A Study of the First Maternal Association of
Utica, New York, 1824 - 1833

by

Elizabeth Shanklin

Index to Authorizing Mothers

Part VII: The Maternal Association's Success

As members of the Association were not all members of the church and did not baptize all their children, the question remains of what the dominant image of the Association was. From published notices, we know the names of the officers from 1828 to 1834. The founders, members of the First Presbyterian, who baptized their children, dominated the Association for the first decade. As the Association grew from eight women in 1824, to forty-five in 1828, to 100 in 1832, the founders retained control of the organization at least until 1834. Jerusha Wells Clarke, a founder, was either president or superintendent for all the years in which officers of the Association are known, with the exception of 1832 when she was recording secretary. Jerusha Clarke joined First Presbyterian in 1815 by letter of transfer. At that time Mr. and Mrs. Clarke baptized two children and another in 1819, but Thomas Emmons Clarke was not a member of the Church. He did not convert until 1827. So it appears that in her family Jerusha Clarke was the leader upholding the Covenant.

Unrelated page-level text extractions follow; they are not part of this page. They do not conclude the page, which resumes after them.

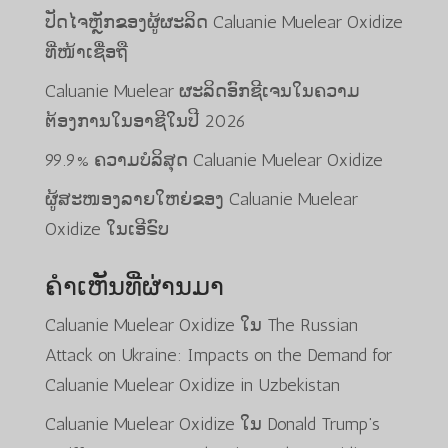
ປັດໄຈຫຼັກຂອງຜູ້ຜະລິດ Caluanie Muelear Oxidize
ທີ່ໜ້າເຊື່ອຖື
Caluanie Muelear ຜະລິດອົກຊີເຈນໃນຄວາມ
ຕ້ອງການໃນອາຊີໃນປີ 2026
99.9% ຄວາມບໍລິສຸດ Caluanie Muelear Oxidize
ຜູ້ສະໜອງລາຍໃຫຍ່ຂອງ Caluanie Muelear
Oxidize ໃນເອີຣົບ
ຄຳເຫັນທີ່ຜ່ານມາ
Caluanie Muelear Oxidize
ໃນ
The Russian
Attack on Ukraine: Impacts on the Demand for
Caluanie Muelear Oxidize in Uzbekistan
Caluanie Muelear Oxidize
ໃນ
Donald Trump’s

Yet the Maternal Association consolidated women's power to determine childrearing methodology. By organizing women to examine issues of mothering, the founders either consciously or unconsciously subverted the Abrahamic Covenant which assigned ownership of children to their fathers and the divine father. The Constitution of the Maternal Association implied that women were empowered to make decisions regarding the best methods to rear children. The Constitution preamble reads:

Deeply impressed with the great importance of bringing up our children in the nurture and admonition of the Lord, we, the subscribers, agree to associate for the purpose of devising and adopting such measures as may seem best calculated to assist us in the right performance of this duty.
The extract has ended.